A concurrent resolution expressing the sense of Congress that the Ratepayer Protection Pledge announced on March 4, 2026, reflects sound national policy to protect ratepayers in the United States, promote electricity affordability, and ensure that all people of the United States, including households, small businesses, schools, hospitals, and farms, have access to reliable and affordable energy as artificial intelligence and data center infrastructure expands across the United States.
- Bill Number
- S.Con.Res. 30
- Origin Chamber
- Senate
- Congress
- 119th Congress, Session 2
- Policy Area
- Energy
- Status
- Introduced
- Latest Action
- 2026-03-25: Referred to the Committee on Energy and Natural Resources. (text: CR S1618-1619)
- Last Updated
- 2026-04-02T17:08:44Z
AI-Generated Summary
Purpose
This concurrent resolution (S. Con.
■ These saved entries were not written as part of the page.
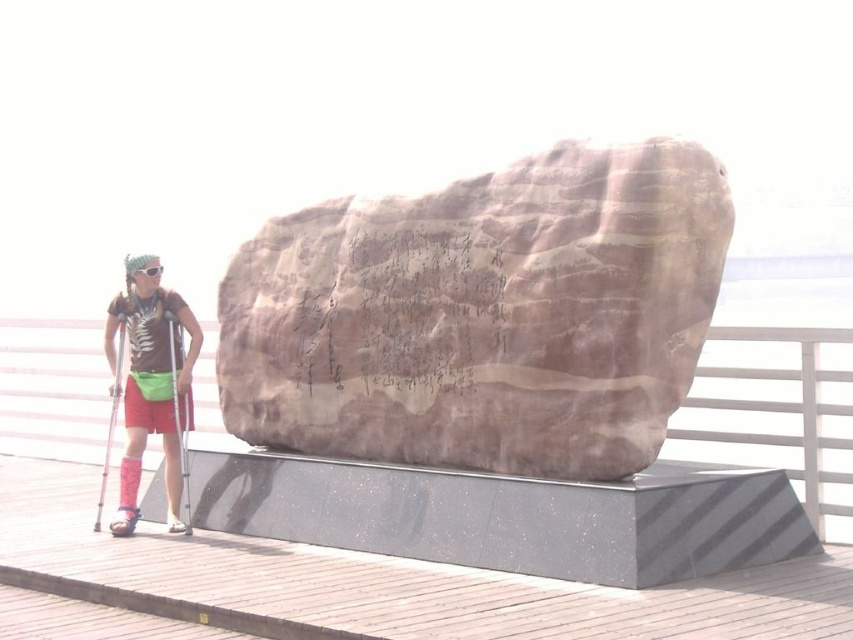 Looking at this image, you are standing on the wooden walkway and want to place a small potted plant exactly where the brown polished stone at center is currently positioned. Is the location suitable for placing the plant?

The brown polished stone at center is located at point (483, 314), so yes, the location is suitable for placing the plant as it is precisely at the specified coordinates.

You are standing at the point marked by the coordinates point (x=483, y=314) in the image. What object are you directly facing?

The point (x=483, y=314) marks the brown polished stone at center, so you are directly facing the brown polished stone at center.

You are a photographer trying to capture the brown polished stone at center and the matte brown shirt at center in a single frame. Which object should you focus on first if you want to ensure both are in focus, considering their relative sizes and positions?

The brown polished stone at center is taller than the matte brown shirt at center, so focusing on the stone first would help ensure both are in focus as it is the larger and closer object. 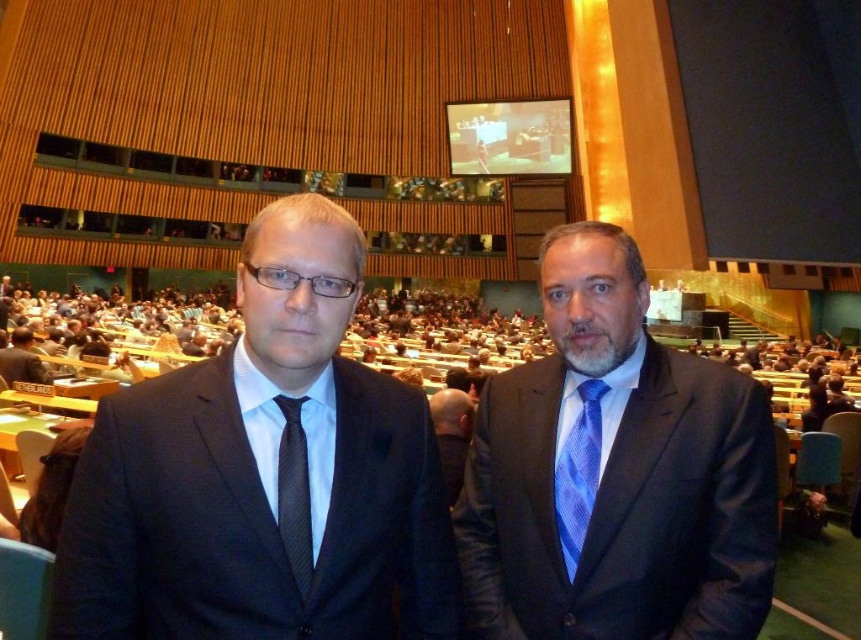 Is blue striped tie at center to the right of black textured tie at center from the viewer's perspective?

Indeed, blue striped tie at center is positioned on the right side of black textured tie at center.

Which is in front, point (546, 586) or point (295, 500)?

Point (295, 500) is in front.

Image resolution: width=861 pixels, height=640 pixels. Identify the location of blue striped tie at center. (615, 474).

Does blue woven tie at right appear over blue silk tie at center?

No, blue woven tie at right is not above blue silk tie at center.

Does blue woven tie at right appear on the left side of blue silk tie at center?

Incorrect, blue woven tie at right is not on the left side of blue silk tie at center.

The height and width of the screenshot is (640, 861). What are the coordinates of `blue woven tie at right` in the screenshot? It's located at (578, 472).

At what (x,y) coordinates should I click in order to perform the action: click on blue woven tie at right. Please return your answer as a coordinate pair (x, y). This screenshot has width=861, height=640. Looking at the image, I should click on (578, 472).

Who is taller, black textured tie at center or matte black suit at left?

black textured tie at center is taller.

Between black textured tie at center and matte black suit at left, which one appears on the right side from the viewer's perspective?

black textured tie at center

Who is more distant from viewer, [288,460] or [34,355]?

Positioned behind is point [34,355].

You are a GUI agent. You are given a task and a screenshot of the screen. Output one action in this format:
    pyautogui.click(x=<x>, y=<y>)
    Task: Click on the black textured tie at center
    The image size is (861, 640).
    Given the screenshot: What is the action you would take?
    pyautogui.click(x=294, y=493) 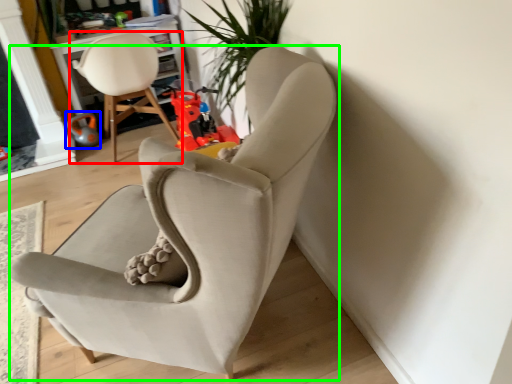 Question: Which object is positioned closest to chair (highlighted by a red box)? Select from toy (highlighted by a blue box) and chair (highlighted by a green box).

Choices:
 (A) toy
 (B) chair

Answer: (A) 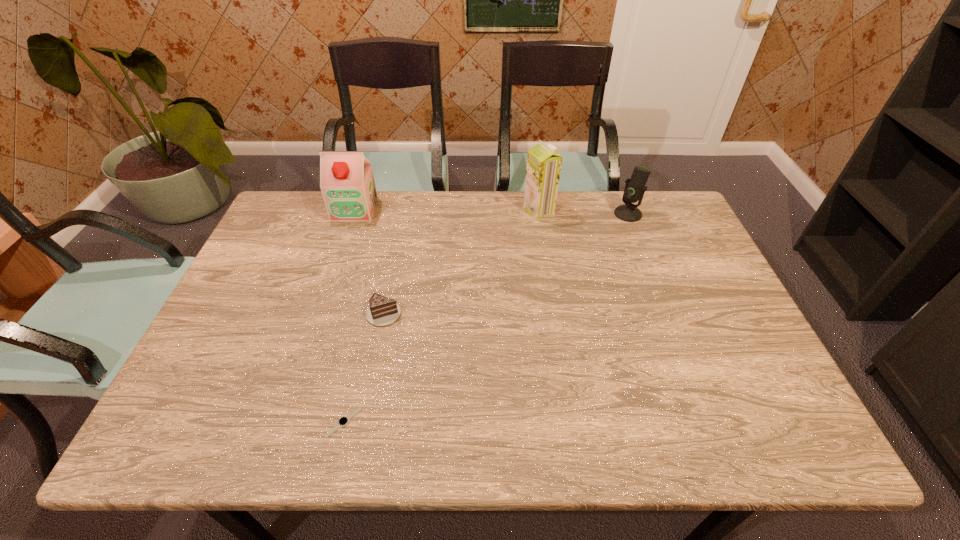 Locate an element on the screen. vacant space located 0.290m on the front of the third tallest object is located at coordinates click(x=657, y=288).

You are a GUI agent. You are given a task and a screenshot of the screen. Output one action in this format:
    pyautogui.click(x=<x>, y=<y>)
    Task: Click on the vacant region located on the front of the second shortest object
    This screenshot has height=540, width=960.
    Given the screenshot: What is the action you would take?
    pos(358,439)

Find the location of a particular element. This screenshot has height=540, width=960. free region located on the right of the nearest object is located at coordinates (441, 422).

Locate an element on the screen. This screenshot has height=540, width=960. microphone present at the far edge is located at coordinates (635, 188).

This screenshot has height=540, width=960. Find the location of `object that is at the near edge`. object that is at the near edge is located at coordinates (343, 421).

Where is `object that is at the right edge`? object that is at the right edge is located at coordinates (635, 188).

Find the location of `object that is at the far right corner`. object that is at the far right corner is located at coordinates (635, 188).

In the image, there is a desktop. Identify the location of free space at the far edge. The image size is (960, 540). (362, 231).

Find the location of a particular element. vacant area at the near edge is located at coordinates (284, 433).

This screenshot has width=960, height=540. In the image, there is a desktop. In order to click on free region at the left edge in this screenshot , I will do `click(308, 241)`. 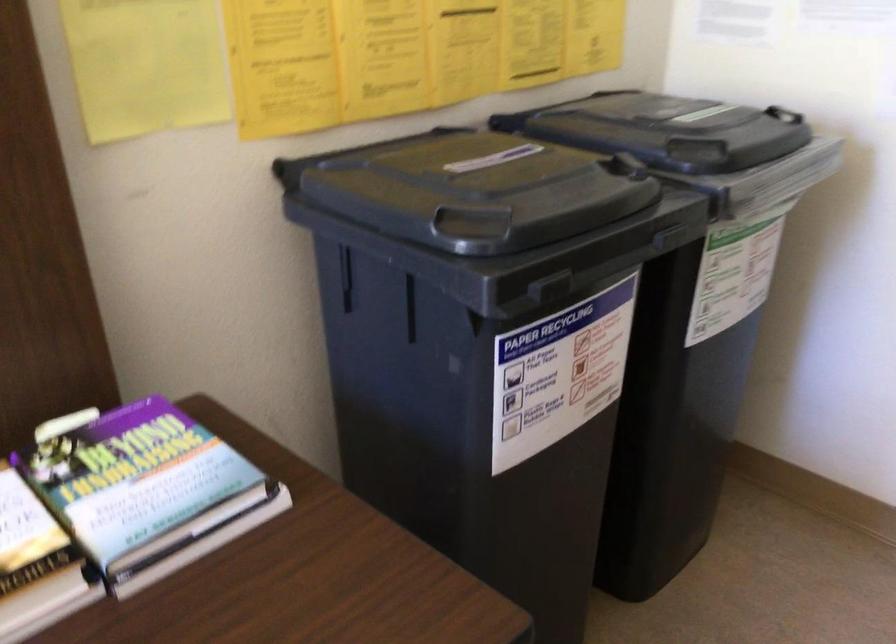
Res. 30) expresses the sense of Congress supporting the Ratepayer Protection Pledge, announced on March 4, 2026. The pledge aims to shield electricity customers (ratepayers) from bearing the costs of infrastructure needed for expanding data centers driven by artificial intelligence (AI) and computing demands. It promotes affordable and reliable energy access for all Americans, including households, small businesses, schools, hospitals, and farms, as data center energy use grows rapidly.
Key Provisions
- Background Context:
- Data centers used about 4% of U.S. electricity in 2024 (183 terawatt-hours), projected to reach 12% by 2028 due to AI's need for constant, high-power computing.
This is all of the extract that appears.